Create quiz for unit 6

2026-06-15 06:27:24 +08:00 · 2023-12-03 18:58:37 +00:00
parent 93c5115ed6
commit a31043822e
1 changed files with 119 additions and 0 deletions
--- a/units/en/unit6/quiz.mdx
+++ b/units/en/unit6/quiz.mdx
@@ -0,0 +1,119 @@
+# Quiz
+
+The best way to learn and [to avoid the illusion of competence](https://www.coursera.org/lecture/learning-how-to-learn/illusions-of-competence-BuFzf) **is to test yourself.** This will help you to find **where you need to reinforce your knowledge**.
+
+
+### Q1: What of the following interpretations of bias-variance tradeoff is the most accurate in the field of Reinforcement Learning?
+
+<Question
+	choices={[
+		{
+			text: "The bias-variance tradeoff reflects how my model is able to generalize the knowledge to previously given tagged data we give to the model during training time.",
+			explain: "This is the traditional bias-variance tradeoff, but we don't have previously tagged data in Reinforcement Learning, but only a reward signal.",
+      correct: false,
+		},
+    {
+			text: "The bias-variance tradeoff reflects how well the reinforcement signal R (reward) reflects the true reward the agent should agent from the enviromment",
+			explain: "",
+      correct: true,
+		},		
+	]}
+/>
+
+### Q2: Which of the following statements are correct?
+<Question
+	choices={[
+		{
+			text: "A biased reward signal returns rewards similar to the real / expected ones from the environment",
+			explain: "",
+      correct: true,
+		},
+    {
+			text: "An unbiased reward signal returns rewards similar to the real / expected ones from the environment",
+			explain: "If a reward signal is unbiased, it means the reward signal we get is similar to the real reward we should be getting from an environment",
+      correct: false,
+		},
+     ,
+    {
+			text: "A reward signal with high variance has much noise in it and gets affected by, for example, stochastic (non constant) elements in the environment"
+			explain: "",
+      correct: true,
+		},		
+    {
+			text: "A reward signal with low variance has much noise in it and gets affected by, for example, stochastic (non constant) elements in the environment"
+			explain: "If a reward signal has low variance, then it's less affected by the noise of the environment, as elements appearing randomly in the trajectory",
+      correct: true,
+		},
+	]}
+/>
+
+
+### Q3: Which of the following statements are true about Monte-carlo method?
+<Question
+	choices={[
+		{
+			text: "It's a sampling mechanism, which means we don't consider analyze all the possible states, but a sample of those",
+			explain: "",
+      correct: true,
+		},
+    {
+			text: "It's very resistant to stochasticity (random elements in the trajectory)",
+			explain: "Monte-carlo randomly estimates everytime a sample of trajectories.
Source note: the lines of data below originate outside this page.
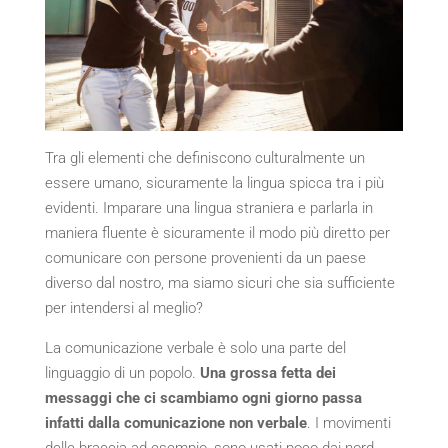
Tra gli elementi che definiscono culturalmente un
essere umano, sicuramente la lingua spicca tra i più
evidenti. Imparare una lingua straniera e parlarla in
maniera fluente è sicuramente il modo più diretto per
comunicare con persone provenienti da un paese
diverso dal nostro, ma siamo sicuri che sia sufficiente
per intendersi al meglio?
La comunicazione verbale è solo una parte del
linguaggio di un popolo.
Una grossa fetta dei
messaggi che ci scambiamo ogni giorno passa
infatti dalla comunicazione non verbale
. I movimenti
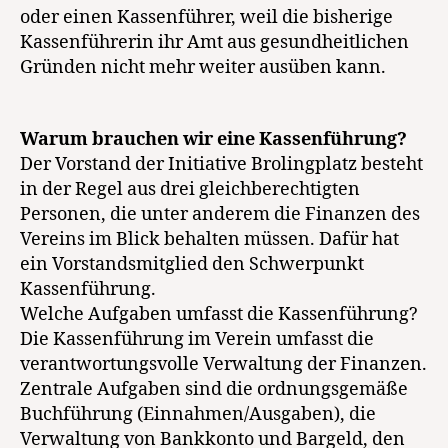
oder einen Kassenführer, weil die bisherige
Kassenführerin ihr Amt aus gesundheitlichen
Gründen nicht mehr weiter ausüben kann.
Warum brauchen wir eine Kassenführung?
Der Vorstand der Initiative Brolingplatz besteht
in der Regel aus drei gleichberechtigten
Personen, die unter anderem die Finanzen des
Vereins im Blick behalten müssen. Dafür hat
ein Vorstandsmitglied den Schwerpunkt
Kassenführung.
Welche Aufgaben umfasst die Kassenführung?
Die Kassenführung im Verein umfasst die
verantwortungsvolle Verwaltung der Finanzen.
Zentrale Aufgaben sind die ordnungsgemäße
Buchführung (Einnahmen/Ausgaben), die
Verwaltung von Bankkonto und Bargeld, den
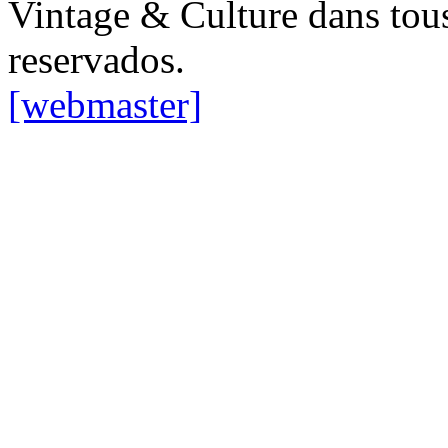
Vintage & Culture dans tous
reservados.
[webmaster]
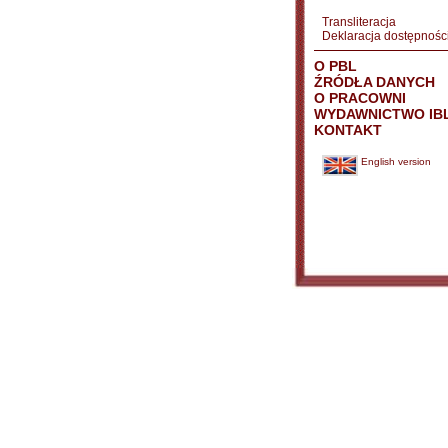
Transliteracja
Deklaracja dostępnośc
O PBL
ŹRÓDŁA DANYCH
O PRACOWNI
WYDAWNICTWO IB
KONTAKT
English version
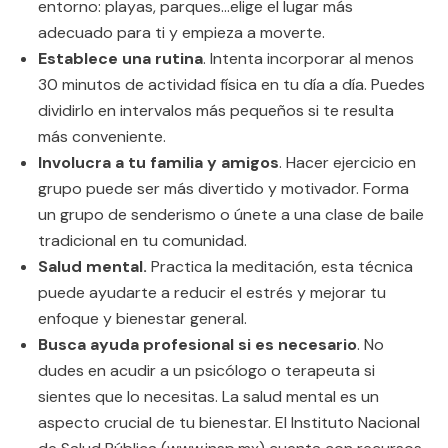
entorno: playas, parques…elige el lugar más
adecuado para ti y empieza a moverte.
Establece una rutina
. Intenta incorporar al menos
30 minutos de actividad física en tu día a día. Puedes
dividirlo en intervalos más pequeños si te resulta
más conveniente.
Involucra a tu familia y amigos
. Hacer ejercicio en
grupo puede ser más divertido y motivador. Forma
un grupo de senderismo o únete a una clase de baile
tradicional en tu comunidad.
Salud mental.
Practica la meditación, esta técnica
puede ayudarte a reducir el estrés y mejorar tu
enfoque y bienestar general.
Busca ayuda profesional si es necesario
. No
dudes en acudir a un psicólogo o terapeuta si
sientes que lo necesitas. La salud mental es un
aspecto crucial de tu bienestar. El Instituto Nacional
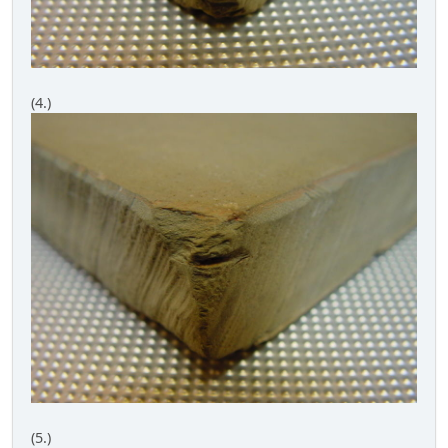
(4.)
(5.)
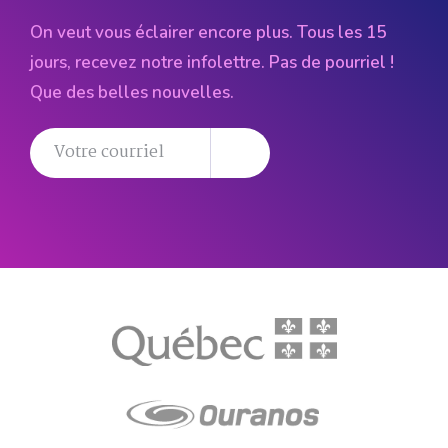
On veut vous éclairer encore plus. Tous les 15
jours, recevez notre infolettre. Pas de pourriel !
Que des belles nouvelles.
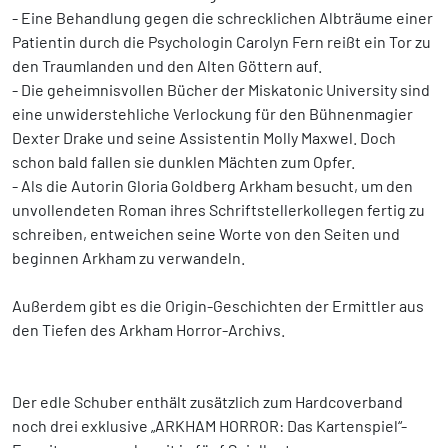
- Eine Behandlung gegen die schrecklichen Albträume einer
Patientin durch die Psychologin Carolyn Fern reißt ein Tor zu
den Traumlanden und den Alten Göttern auf.
- Die geheimnisvollen Bücher der Miskatonic University sind
eine unwiderstehliche Verlockung für den Bühnenmagier
Dexter Drake und seine Assistentin Molly Maxwel. Doch
schon bald fallen sie dunklen Mächten zum Opfer.
- Als die Autorin Gloria Goldberg Arkham besucht, um den
unvollendeten Roman ihres Schriftstellerkollegen fertig zu
schreiben, entweichen seine Worte von den Seiten und
beginnen Arkham zu verwandeln.
Außerdem gibt es die Origin-Geschichten der Ermittler aus
den Tiefen des Arkham Horror-Archivs.
Der edle Schuber enthält zusätzlich zum Hardcoverband
noch drei exklusive „ARKHAM HORROR: Das Kartenspiel“-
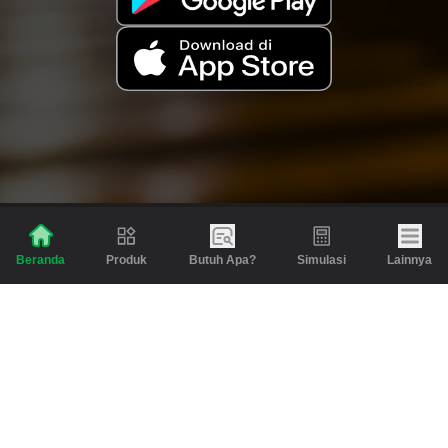
Produk
Butuh Apa?
Simulasi
Lainnya
Beranda
Produk
Berita dan Artikel
Gadai
Emas
Pinjaman
Inspirasi
Emas
Investasi
Jasa Lainnya
Simulasi
Bantuan
Tabungan Emas
Syarat & Ketentuan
However, even same trajectories can have different reward values if they contain stochastic elements",
+      correct: false,
+		},
+     ,
+    {
+			text: "To reduce the impact of stochastic elements in Monte-Carlo, we can take n strategies and average them, reducing their impact impact in case of noise"
+			explain: "",
+      correct: true,
+		},		    
+	]}
+/>
+
+### Q4: What is the Advanced Actor-Critic Method (A2C)?
+<details>
+<summary>Solution</summary>
+
+The idea behind Actor-Critic is the following - we learn two function approximations:
+1. A policy that controls how our agent acts (π)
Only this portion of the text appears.